(ASSIGNED TASK): Every entry below needs to be repeated exactly as written.

(DATASET RECORDS):
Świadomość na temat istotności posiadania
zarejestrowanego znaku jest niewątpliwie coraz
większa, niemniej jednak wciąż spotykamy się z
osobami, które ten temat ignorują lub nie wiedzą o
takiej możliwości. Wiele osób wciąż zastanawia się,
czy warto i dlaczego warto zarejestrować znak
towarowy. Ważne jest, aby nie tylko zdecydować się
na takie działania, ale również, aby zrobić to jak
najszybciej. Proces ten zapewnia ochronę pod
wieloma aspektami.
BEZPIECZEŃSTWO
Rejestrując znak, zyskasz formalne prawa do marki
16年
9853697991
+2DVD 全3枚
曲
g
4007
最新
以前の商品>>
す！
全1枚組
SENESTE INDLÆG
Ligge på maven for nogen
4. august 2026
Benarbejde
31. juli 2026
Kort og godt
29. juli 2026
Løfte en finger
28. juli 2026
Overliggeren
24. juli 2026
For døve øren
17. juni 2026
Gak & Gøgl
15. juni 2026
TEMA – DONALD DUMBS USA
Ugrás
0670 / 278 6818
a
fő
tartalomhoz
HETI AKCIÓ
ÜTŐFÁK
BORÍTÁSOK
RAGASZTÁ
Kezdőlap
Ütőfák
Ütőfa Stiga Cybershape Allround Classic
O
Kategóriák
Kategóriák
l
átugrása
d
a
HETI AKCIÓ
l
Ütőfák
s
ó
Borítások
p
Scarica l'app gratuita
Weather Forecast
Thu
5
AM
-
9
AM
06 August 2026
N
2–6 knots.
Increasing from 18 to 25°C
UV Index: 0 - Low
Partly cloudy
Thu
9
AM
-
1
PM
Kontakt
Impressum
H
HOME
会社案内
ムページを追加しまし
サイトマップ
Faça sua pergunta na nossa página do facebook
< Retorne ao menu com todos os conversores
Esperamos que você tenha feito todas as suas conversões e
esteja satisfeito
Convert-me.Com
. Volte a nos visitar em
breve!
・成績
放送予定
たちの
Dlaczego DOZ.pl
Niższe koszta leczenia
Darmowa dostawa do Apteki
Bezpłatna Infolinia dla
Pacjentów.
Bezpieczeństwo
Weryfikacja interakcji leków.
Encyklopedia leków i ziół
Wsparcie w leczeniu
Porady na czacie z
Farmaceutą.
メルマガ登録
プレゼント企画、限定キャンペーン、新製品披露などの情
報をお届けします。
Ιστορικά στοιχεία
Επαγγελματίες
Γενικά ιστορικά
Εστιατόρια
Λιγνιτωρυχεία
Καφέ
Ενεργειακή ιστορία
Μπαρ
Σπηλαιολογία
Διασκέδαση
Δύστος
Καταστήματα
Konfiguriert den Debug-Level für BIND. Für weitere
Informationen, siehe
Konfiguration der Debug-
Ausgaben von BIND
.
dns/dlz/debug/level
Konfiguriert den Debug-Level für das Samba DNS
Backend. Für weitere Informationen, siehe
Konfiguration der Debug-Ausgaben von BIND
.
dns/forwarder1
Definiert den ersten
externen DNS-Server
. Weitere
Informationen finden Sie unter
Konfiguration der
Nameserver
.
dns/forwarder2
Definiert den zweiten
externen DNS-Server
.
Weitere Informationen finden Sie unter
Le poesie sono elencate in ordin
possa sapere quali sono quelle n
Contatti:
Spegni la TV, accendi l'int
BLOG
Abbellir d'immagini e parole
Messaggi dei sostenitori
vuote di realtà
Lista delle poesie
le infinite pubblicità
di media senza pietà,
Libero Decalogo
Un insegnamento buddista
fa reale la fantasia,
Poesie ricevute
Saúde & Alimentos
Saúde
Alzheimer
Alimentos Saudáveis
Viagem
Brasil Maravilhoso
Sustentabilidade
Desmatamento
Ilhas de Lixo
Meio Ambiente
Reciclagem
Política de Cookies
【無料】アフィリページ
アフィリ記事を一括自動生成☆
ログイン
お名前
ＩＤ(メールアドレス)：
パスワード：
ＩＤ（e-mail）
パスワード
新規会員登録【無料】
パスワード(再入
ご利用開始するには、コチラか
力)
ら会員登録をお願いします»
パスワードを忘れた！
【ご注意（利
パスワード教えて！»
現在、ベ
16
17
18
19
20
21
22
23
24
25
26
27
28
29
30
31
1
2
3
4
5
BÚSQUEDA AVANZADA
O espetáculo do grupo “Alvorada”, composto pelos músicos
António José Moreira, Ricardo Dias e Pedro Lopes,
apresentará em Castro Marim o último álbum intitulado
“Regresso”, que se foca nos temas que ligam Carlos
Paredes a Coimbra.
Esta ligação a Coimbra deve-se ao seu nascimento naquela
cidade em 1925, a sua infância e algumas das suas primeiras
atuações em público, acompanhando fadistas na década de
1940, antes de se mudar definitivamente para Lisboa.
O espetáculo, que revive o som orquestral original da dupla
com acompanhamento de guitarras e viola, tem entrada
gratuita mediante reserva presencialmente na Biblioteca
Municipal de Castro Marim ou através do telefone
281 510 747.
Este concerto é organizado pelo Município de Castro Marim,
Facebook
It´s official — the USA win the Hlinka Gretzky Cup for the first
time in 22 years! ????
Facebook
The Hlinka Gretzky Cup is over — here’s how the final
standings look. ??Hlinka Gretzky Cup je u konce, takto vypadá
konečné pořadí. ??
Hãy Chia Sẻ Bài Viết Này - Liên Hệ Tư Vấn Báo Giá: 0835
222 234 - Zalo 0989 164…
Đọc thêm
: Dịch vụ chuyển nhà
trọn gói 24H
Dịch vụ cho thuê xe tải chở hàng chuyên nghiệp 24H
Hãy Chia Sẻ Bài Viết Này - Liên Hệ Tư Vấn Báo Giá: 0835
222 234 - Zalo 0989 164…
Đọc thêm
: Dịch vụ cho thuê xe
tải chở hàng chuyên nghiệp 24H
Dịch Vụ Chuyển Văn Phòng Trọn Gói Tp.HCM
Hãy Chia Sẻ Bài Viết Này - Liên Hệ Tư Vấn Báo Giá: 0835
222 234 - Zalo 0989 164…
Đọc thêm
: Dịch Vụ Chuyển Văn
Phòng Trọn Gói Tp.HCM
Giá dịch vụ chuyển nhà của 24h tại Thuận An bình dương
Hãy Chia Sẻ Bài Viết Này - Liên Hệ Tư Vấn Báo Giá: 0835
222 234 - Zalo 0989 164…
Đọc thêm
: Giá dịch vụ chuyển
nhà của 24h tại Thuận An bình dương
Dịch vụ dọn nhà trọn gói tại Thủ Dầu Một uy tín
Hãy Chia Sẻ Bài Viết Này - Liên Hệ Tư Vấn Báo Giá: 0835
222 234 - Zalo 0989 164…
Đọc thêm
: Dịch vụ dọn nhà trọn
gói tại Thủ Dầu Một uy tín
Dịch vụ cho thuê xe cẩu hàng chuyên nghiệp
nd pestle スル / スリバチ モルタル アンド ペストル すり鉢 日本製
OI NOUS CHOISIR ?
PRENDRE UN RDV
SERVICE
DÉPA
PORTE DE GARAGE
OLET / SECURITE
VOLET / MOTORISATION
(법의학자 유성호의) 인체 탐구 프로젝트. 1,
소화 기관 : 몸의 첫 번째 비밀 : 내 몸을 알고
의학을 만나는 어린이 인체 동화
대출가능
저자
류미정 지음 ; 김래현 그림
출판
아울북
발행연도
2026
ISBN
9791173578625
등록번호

(OUTPUT FOR THIS EXERCISE):
Świadomość na temat istotności posiadania
zarejestrowanego znaku jest niewątpliwie coraz
większa, niemniej jednak wciąż spotykamy się z
osobami, które ten temat ignorują lub nie wiedzą o
takiej możliwości. Wiele osób wciąż zastanawia się,
czy warto i dlaczego warto zarejestrować znak
towarowy. Ważne jest, aby nie tylko zdecydować się
na takie działania, ale również, aby zrobić to jak
najszybciej. Proces ten zapewnia ochronę pod
wieloma aspektami.
BEZPIECZEŃSTWO
Rejestrując znak, zyskasz formalne prawa do marki
16年
9853697991
+2DVD 全3枚
曲
g
4007
最新
以前の商品>>
す！
全1枚組
SENESTE INDLÆG
Ligge på maven for nogen
4. august 2026
Benarbejde
31. juli 2026
Kort og godt
29. juli 2026
Løfte en finger
28. juli 2026
Overliggeren
24. juli 2026
For døve øren
17. juni 2026
Gak & Gøgl
15. juni 2026
TEMA – DONALD DUMBS USA
Ugrás
0670 / 278 6818
a
fő
tartalomhoz
HETI AKCIÓ
ÜTŐFÁK
BORÍTÁSOK
RAGASZTÁ
Kezdőlap
Ütőfák
Ütőfa Stiga Cybershape Allround Classic
O
Kategóriák
Kategóriák
l
átugrása
d
a
HETI AKCIÓ
l
Ütőfák
s
ó
Borítások
p
Scarica l'app gratuita
Weather Forecast
Thu
5
AM
-
9
AM
06 August 2026
N
2–6 knots.
Increasing from 18 to 25°C
UV Index: 0 - Low
Partly cloudy
Thu
9
AM
-
1
PM
Kontakt
Impressum
H
HOME
会社案内
ムページを追加しまし
サイトマップ
Faça sua pergunta na nossa página do facebook
< Retorne ao menu com todos os conversores
Esperamos que você tenha feito todas as suas conversões e
esteja satisfeito
Convert-me.Com
. Volte a nos visitar em
breve!
・成績
放送予定
たちの
Dlaczego DOZ.pl
Niższe koszta leczenia
Darmowa dostawa do Apteki
Bezpłatna Infolinia dla
Pacjentów.
Bezpieczeństwo
Weryfikacja interakcji leków.
Encyklopedia leków i ziół
Wsparcie w leczeniu
Porady na czacie z
Farmaceutą.
メルマガ登録
プレゼント企画、限定キャンペーン、新製品披露などの情
報をお届けします。
Ιστορικά στοιχεία
Επαγγελματίες
Γενικά ιστορικά
Εστιατόρια
Λιγνιτωρυχεία
Καφέ
Ενεργειακή ιστορία
Μπαρ
Σπηλαιολογία
Διασκέδαση
Δύστος
Καταστήματα
Konfiguriert den Debug-Level für BIND. Für weitere
Informationen, siehe
Konfiguration der Debug-
Ausgaben von BIND
.
dns/dlz/debug/level
Konfiguriert den Debug-Level für das Samba DNS
Backend. Für weitere Informationen, siehe
Konfiguration der Debug-Ausgaben von BIND
.
dns/forwarder1
Definiert den ersten
externen DNS-Server
. Weitere
Informationen finden Sie unter
Konfiguration der
Nameserver
.
dns/forwarder2
Definiert den zweiten
externen DNS-Server
.
Weitere Informationen finden Sie unter
Le poesie sono elencate in ordin
possa sapere quali sono quelle n
Contatti:
Spegni la TV, accendi l'int
BLOG
Abbellir d'immagini e parole
Messaggi dei sostenitori
vuote di realtà
Lista delle poesie
le infinite pubblicità
di media senza pietà,
Libero Decalogo
Un insegnamento buddista
fa reale la fantasia,
Poesie ricevute
Saúde & Alimentos
Saúde
Alzheimer
Alimentos Saudáveis
Viagem
Brasil Maravilhoso
Sustentabilidade
Desmatamento
Ilhas de Lixo
Meio Ambiente
Reciclagem
Política de Cookies
【無料】アフィリページ
アフィリ記事を一括自動生成☆
ログイン
お名前
ＩＤ(メールアドレス)：
パスワード：
ＩＤ（e-mail）
パスワード
新規会員登録【無料】
パスワード(再入
ご利用開始するには、コチラか
力)
ら会員登録をお願いします»
パスワードを忘れた！
【ご注意（利
パスワード教えて！»
現在、ベ
16
17
18
19
20
21
22
23
24
25
26
27
28
29
30
31
1
2
3
4
5
BÚSQUEDA AVANZADA
O espetáculo do grupo “Alvorada”, composto pelos músicos
António José Moreira, Ricardo Dias e Pedro Lopes,
apresentará em Castro Marim o último álbum intitulado
“Regresso”, que se foca nos temas que ligam Carlos
Paredes a Coimbra.
Esta ligação a Coimbra deve-se ao seu nascimento naquela
cidade em 1925, a sua infância e algumas das suas primeiras
atuações em público, acompanhando fadistas na década de
1940, antes de se mudar definitivamente para Lisboa.
O espetáculo, que revive o som orquestral original da dupla
com acompanhamento de guitarras e viola, tem entrada
gratuita mediante reserva presencialmente na Biblioteca
Municipal de Castro Marim ou através do telefone
281 510 747.
Este concerto é organizado pelo Município de Castro Marim,
Facebook
It´s official — the USA win the Hlinka Gretzky Cup for the first
time in 22 years! ????
Facebook
The Hlinka Gretzky Cup is over — here’s how the final
standings look. ??Hlinka Gretzky Cup je u konce, takto vypadá
konečné pořadí. ??
Hãy Chia Sẻ Bài Viết Này - Liên Hệ Tư Vấn Báo Giá: 0835
222 234 - Zalo 0989 164…
Đọc thêm
: Dịch vụ chuyển nhà
trọn gói 24H
Dịch vụ cho thuê xe tải chở hàng chuyên nghiệp 24H
Hãy Chia Sẻ Bài Viết Này - Liên Hệ Tư Vấn Báo Giá: 0835
222 234 - Zalo 0989 164…
Đọc thêm
: Dịch vụ cho thuê xe
tải chở hàng chuyên nghiệp 24H
Dịch Vụ Chuyển Văn Phòng Trọn Gói Tp.HCM
Hãy Chia Sẻ Bài Viết Này - Liên Hệ Tư Vấn Báo Giá: 0835
222 234 - Zalo 0989 164…
Đọc thêm
: Dịch Vụ Chuyển Văn
Phòng Trọn Gói Tp.HCM
Giá dịch vụ chuyển nhà của 24h tại Thuận An bình dương
Hãy Chia Sẻ Bài Viết Này - Liên Hệ Tư Vấn Báo Giá: 0835
222 234 - Zalo 0989 164…
Đọc thêm
: Giá dịch vụ chuyển
nhà của 24h tại Thuận An bình dương
Dịch vụ dọn nhà trọn gói tại Thủ Dầu Một uy tín
Hãy Chia Sẻ Bài Viết Này - Liên Hệ Tư Vấn Báo Giá: 0835
222 234 - Zalo 0989 164…
Đọc thêm
: Dịch vụ dọn nhà trọn
gói tại Thủ Dầu Một uy tín
Dịch vụ cho thuê xe cẩu hàng chuyên nghiệp
nd pestle スル / スリバチ モルタル アンド ペストル すり鉢 日本製
OI NOUS CHOISIR ?
PRENDRE UN RDV
SERVICE
DÉPA
PORTE DE GARAGE
OLET / SECURITE
VOLET / MOTORISATION
(법의학자 유성호의) 인체 탐구 프로젝트. 1,
소화 기관 : 몸의 첫 번째 비밀 : 내 몸을 알고
의학을 만나는 어린이 인체 동화
대출가능
저자
류미정 지음 ; 김래현 그림
출판
아울북
발행연도
2026
ISBN
9791173578625
등록번호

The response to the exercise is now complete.